Species of Cellarioidea have erect, articulated colonies, joined to the substratum by rhizoids, with zooids provided with a depressed, well-developed cryptocyst and lacking articulated oral spines. Furthermore, the form of lateral branching in J. enucleata is similar to that in Cellaria salicorniodes . On the other hand, there are numerous differences. In Cellarioidea the ovicells are endotoichal whereas Jubella has no ovicells but enlarged brooding zooids. Rhizoids in Cellaria or Euginoma are chitinous extensions from by the external cuticle of specialised zooids, while in Jubella they grow from a dorsal pore of the branch, are calcified, and can bud new branches. Also, in Cellarioidea the opesia has been described as typically restricted to the orifice only ( Gordon 1984) or barely larger than the operculum ( Hayward & Ryland 1998). In the apparently related family Membranicellariidae the operculum is clearly smaller, as in Jubella . The Cellarioidea is typically devoid of gymnocyst while in Jubella it is present in the avicularia as well as in a peripheral rim and the distal peak of the autozooids. In conclusion, we consider that the Jubellidae cannot be included in the Cellarioidea.

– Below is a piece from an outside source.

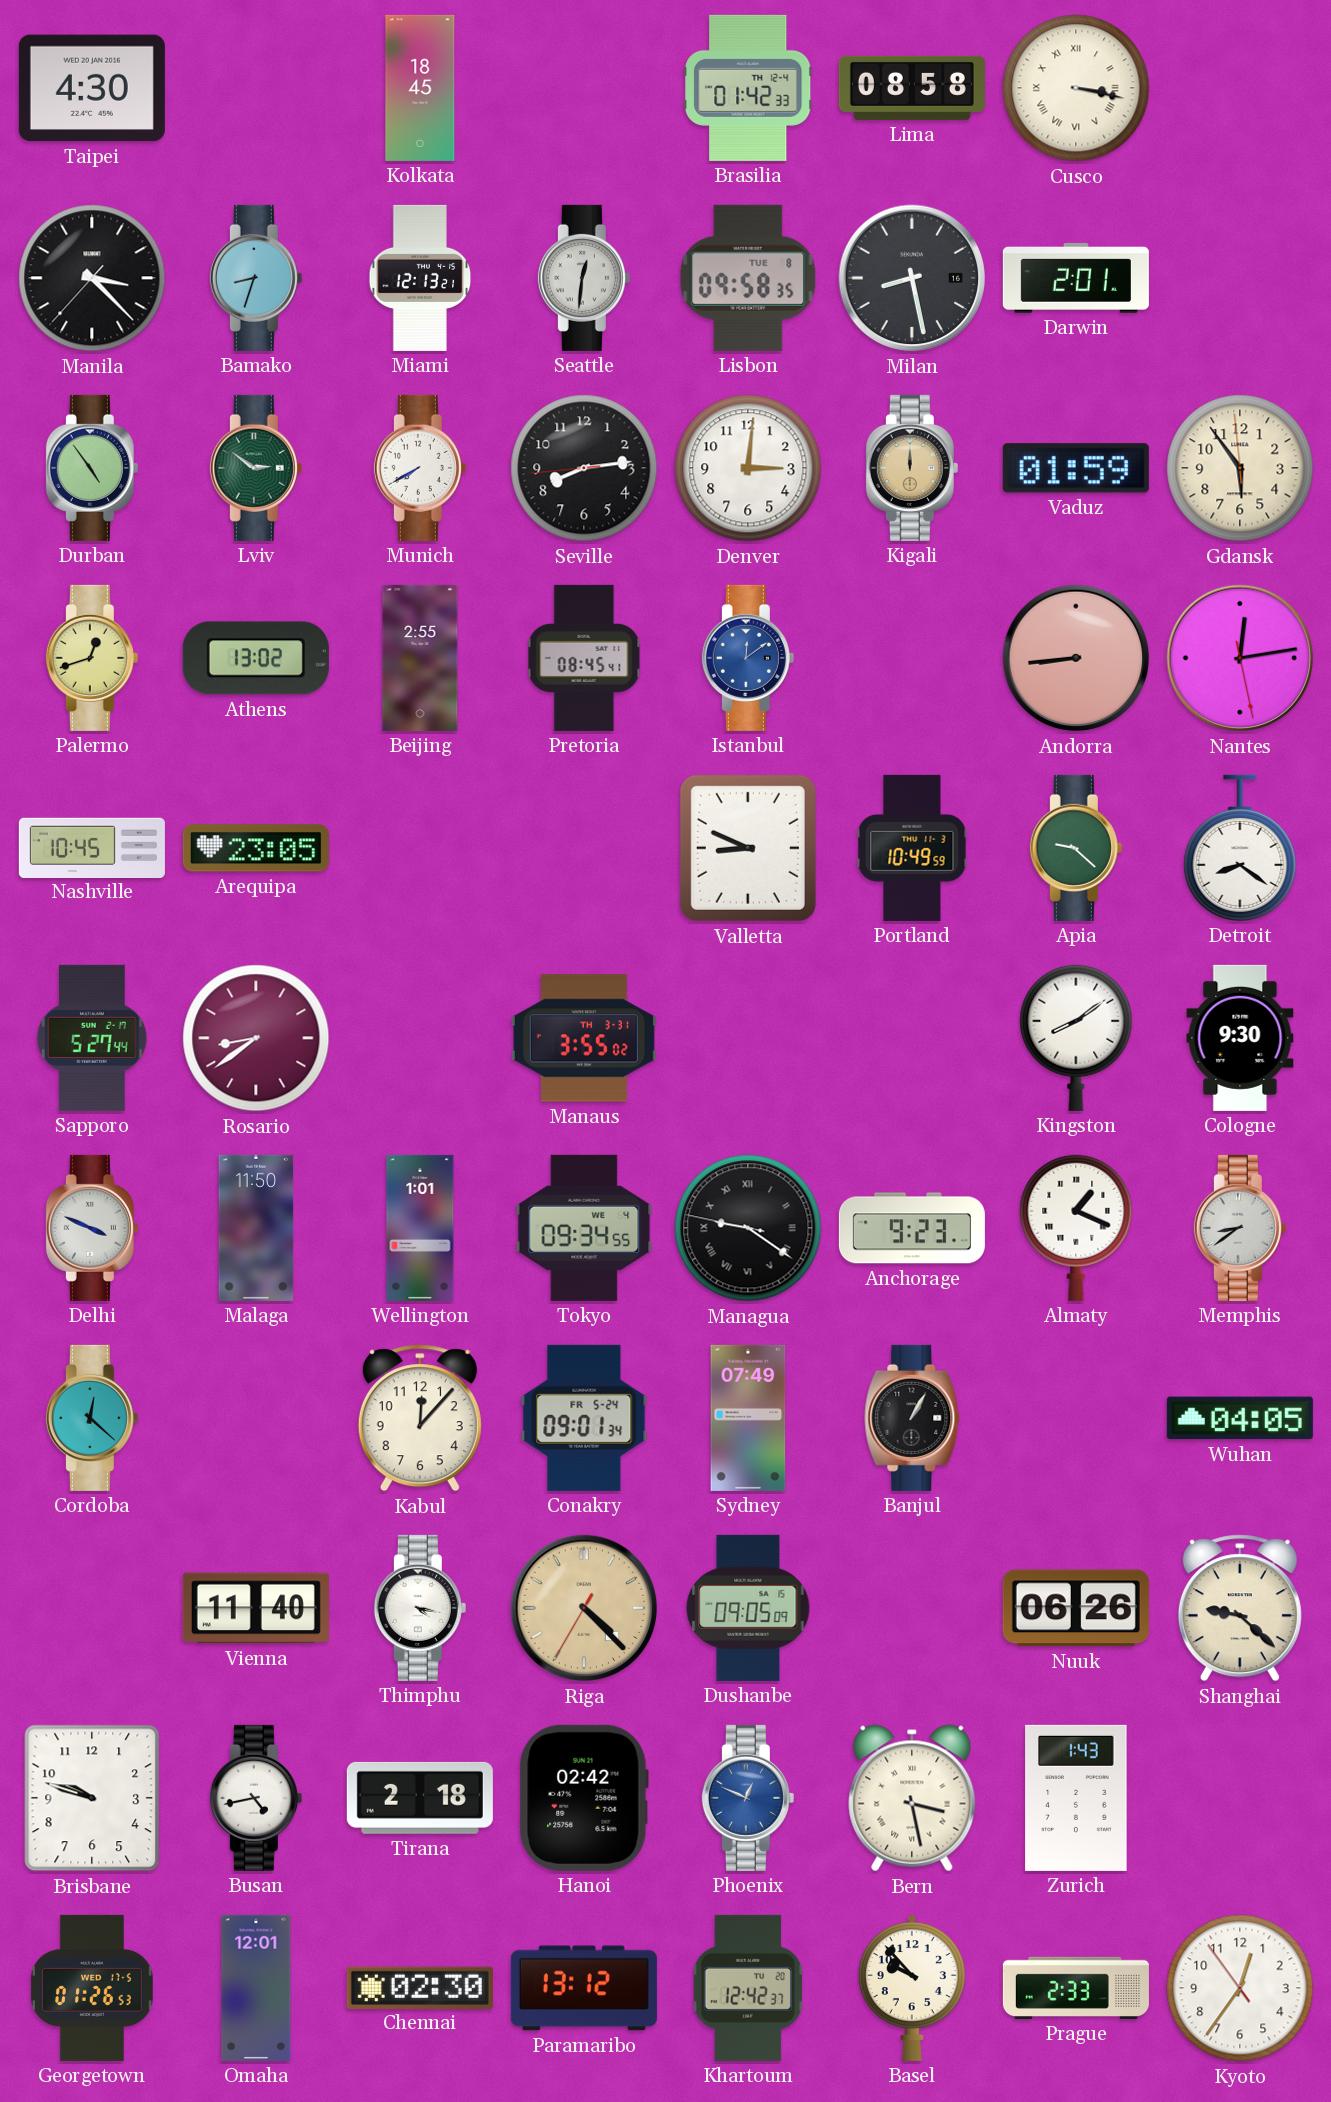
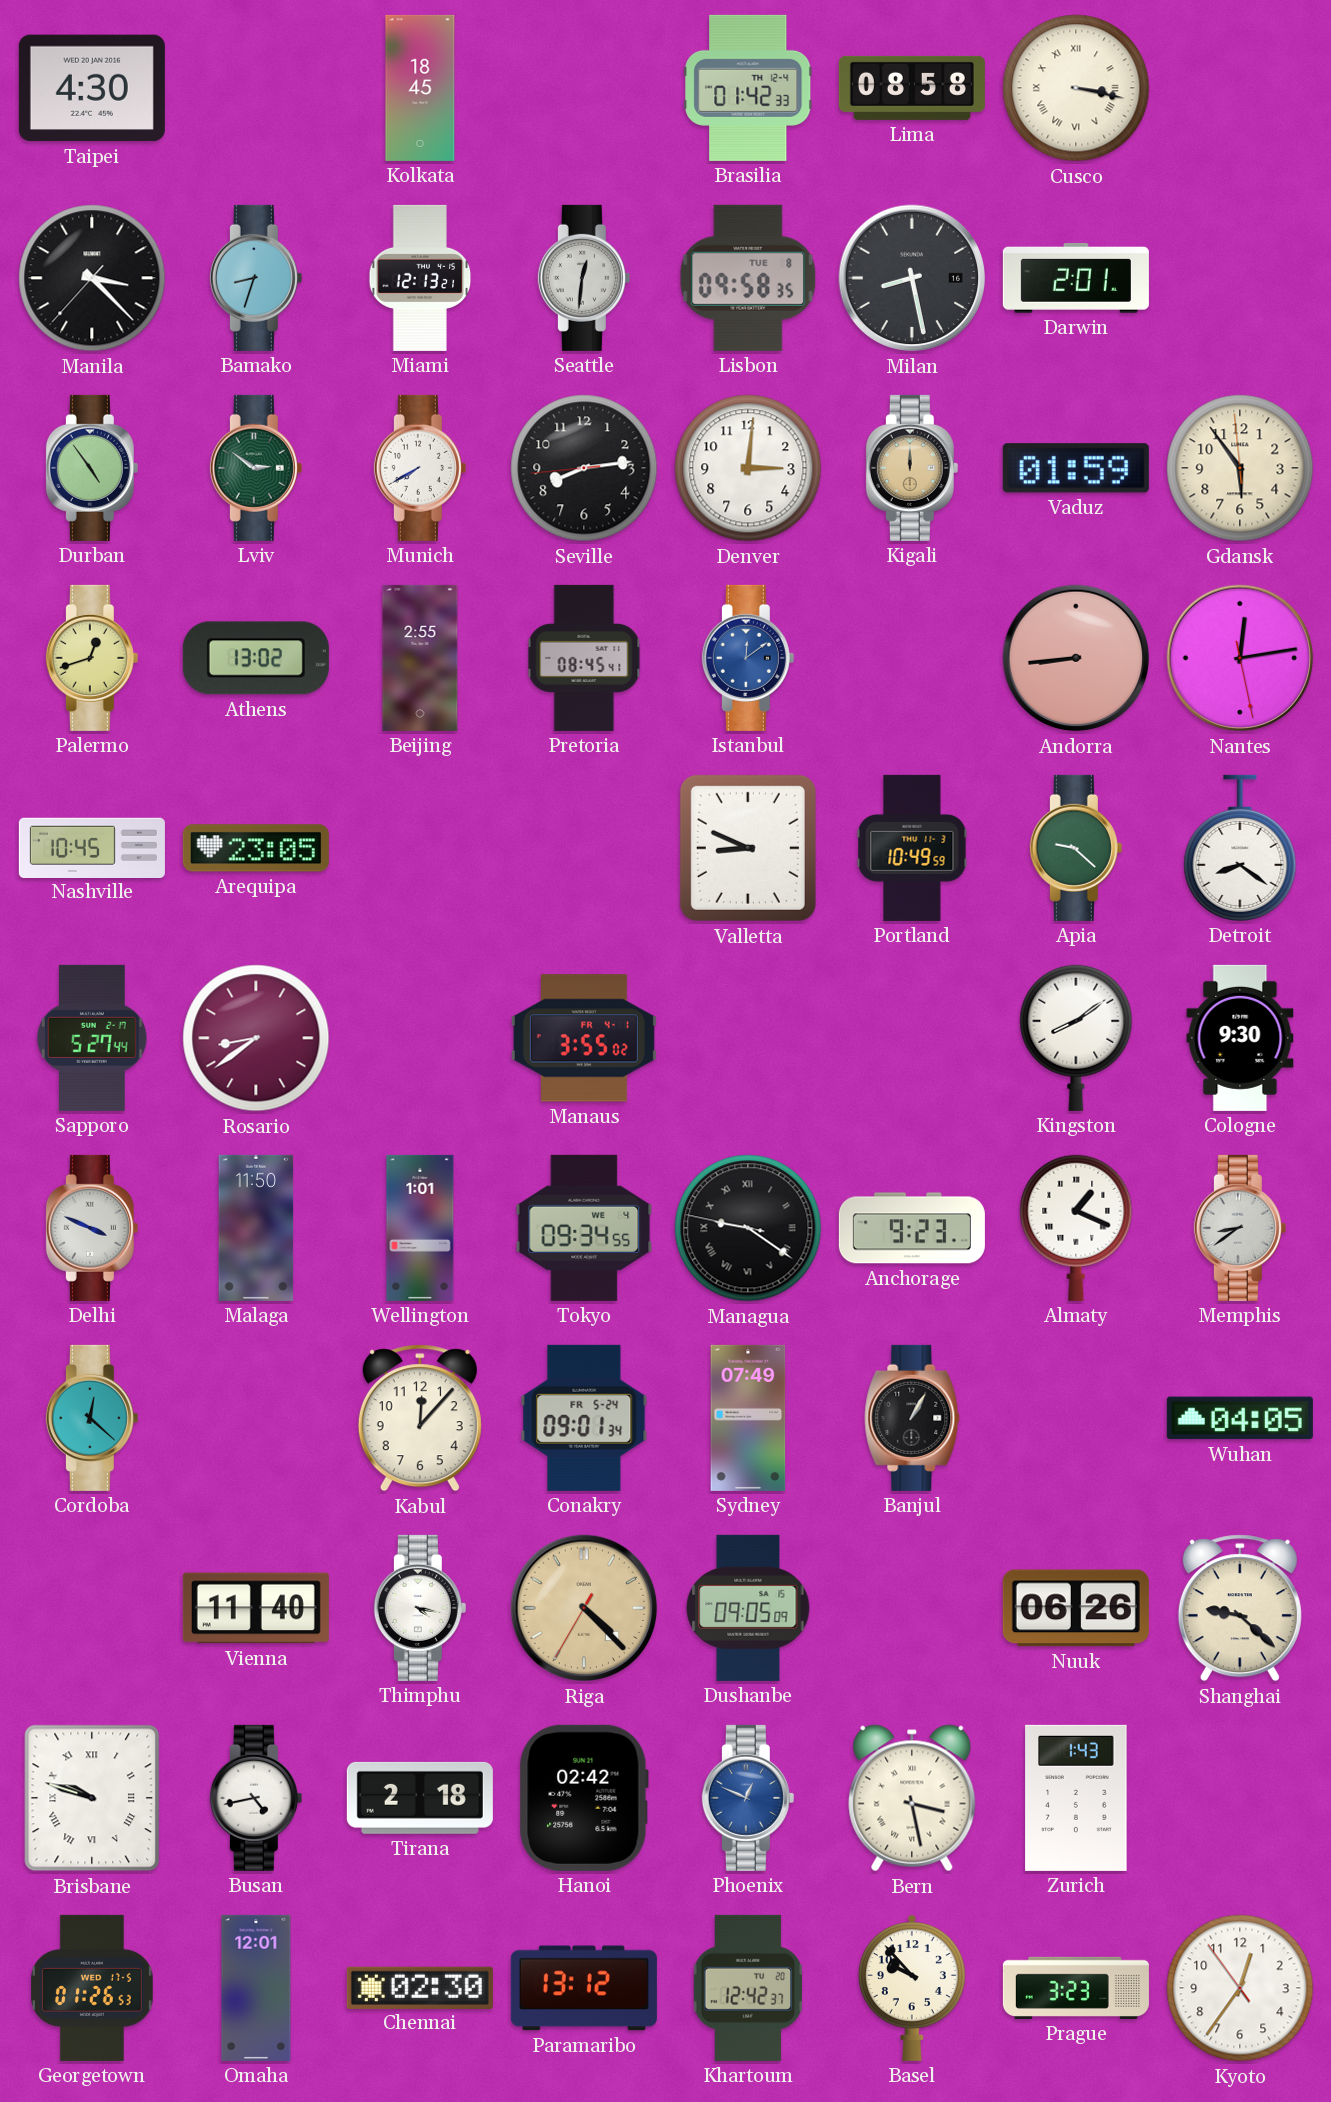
Manaus date: TH 3-31 -> FR 4-1
Brisbane numerals: Arabic -> Roman
Prague: 2:33 -> 3:23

Finally, another superfamily in which the cryptocyst is well developed is Microporoidea. Taxa in this superfamily exhibit a wide range of characters. A majority of species are encrusting, the amount of gymnocyst varies from moderately developed to absent, and the opesia is often reduced and coincident with the operculum. There are often cryptocystal opesiules. Families such as Calescharidae , Onychocellidae , Lunulariidae , and Otionellidae depart somewhat from the average among Microporoidea, making the superfamily hard to define. Some species of Microporoidea have enlarged ovicells, and gonozooids are found in Chlidoniidae , but none resemble those in Jubella .

Therefore, the precise phylogenetic position of the Jubellidae is elusive on morphological grounds but a case could be made to have it in its own superfamily in the suborder Flustrina.